“The Russians—they come—I fix them. They are very wild. Our men are very wild. Ah, it is a wild war.” The telephone rings. He runs to speak with the general. Then the sergeant informs me.

They had attempted an assault in the rain and dark. Beginning with shrapnel they had tried to find the searchlights. Charges burst above two of them nearest the Cock’s Comb, and they expired, as if hit. The guileless infantry then went in, supposing the way clear. Halfway up the glacis every searchlight, including the two apparently hit, converged on them, throwing them out, in spite of the rain, clearly against the red earth. More. They carried nippers able to cut wire theretofore found before Russian positions, but here the wire was as thick as the little finger, not cutable with their weapons. Thus, instead of a lump of dough to be bowled over the first dark night the advance regiment had found, even in the rain, that the Cock’s Comb stood out intact as a racing yacht stripped for her tryout.

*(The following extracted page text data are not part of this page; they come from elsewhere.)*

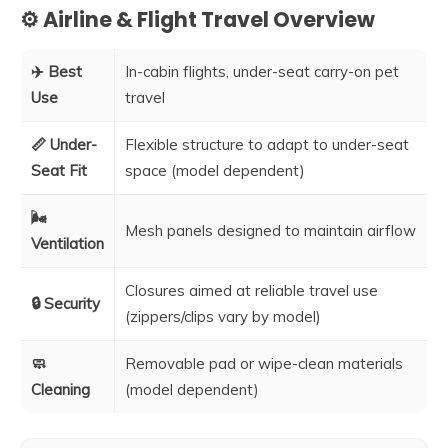
⚙️ Airline & Flight Travel Overview
✈️ Best
In-cabin flights, under-seat carry-on pet
Use
travel
📏 Under-
Flexible structure to adapt to under-seat
Seat Fit
space (model dependent)
🌬️
Mesh panels designed to maintain airflow
Ventilation
Closures aimed at reliable travel use
🔒 Security
(zippers/clips vary by model)
🧼
Removable pad or wipe-clean materials
Cleaning
(model dependent)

Yet another Russian dodge, for a battlefield is as full of intrigue as a ballroom, completed the disaster. Under our fire of the afternoon which preceded the rivalry with the storm Stoessel had his batteries reply, but when we opened up with the storm he ordered his guns to cease, one by one, battery by battery. Soon our forces thought that like the searchlights the artillery was done for. So when the advance, after creeping through the nipper-defying barbed wire, expecting their job done, was about to leap with a “Banzai” over the parapet, they were met by light and fire. Turning to look for their comrades of the second regiment they found these deep in the dunga, attempting, not to come on, but to cut their way back, for a battery of pompoms and a regiment of sharpshooters had sortied, almost segregating them from the command. The whole brigade was threatened with annihilation and at this moment the reserves I had joined were ordered to the relief.

The regiment under fire of the machine guns retreated precipitately, leaving one-half its number on the slope. Turmoil again through the barbed wire and plump into the rear of the second regiment, also retreating, not into its own lines, but into the Maxims and Nordenfeldts. Overwhelmed on all sides, tricked, defeated, two-thirds of the men killed or wounded, grimy with sweat and powder and almost fainting in the muggy August, the decimated brigade, its regiments back to back, fought as Custer fought on the Little Big Horn, with a coolness that comes to men in the supreme hour.

Most of them died as Custer died, for out of that brigade of 6,000 men there are to-day uninjured but 640. These were saved by the reserves from Shuishiying, my lieutenant and his comrades, who, as dawn came in, hammered the Russian rear and drove the Siberians, sullen with the joy of successful trickery, up into their trenches.

Wandering back toward Ho-o-zan, the forenoon well on, the rain almost finished, I wondered was it “reverse” or “repulse”? Coming to a place where the rear guard had been at my descent of the mountain before dawn I looked for them in vain. Instead of the greeting I expected from the side of the road the dust about me, here and there, was flicked up, as if stones were thrown at me.

“Is this a bit of soldier fun?” The pelting kept up. One of the stones struck a few inches from my toe, when I heard the well-known voice of Ricalton yelling from behind a shoulder of rock:

“Here—out of that, you young ass!”

Then I saw him frantically waving, from behind his shelter. But why should he look for shelter there? The artillery fire was down. All I could hear was a counter-attack of infantry a mile and a half in my rear. But as soon as I got near him he ran out and dragged me into the ditch at his side.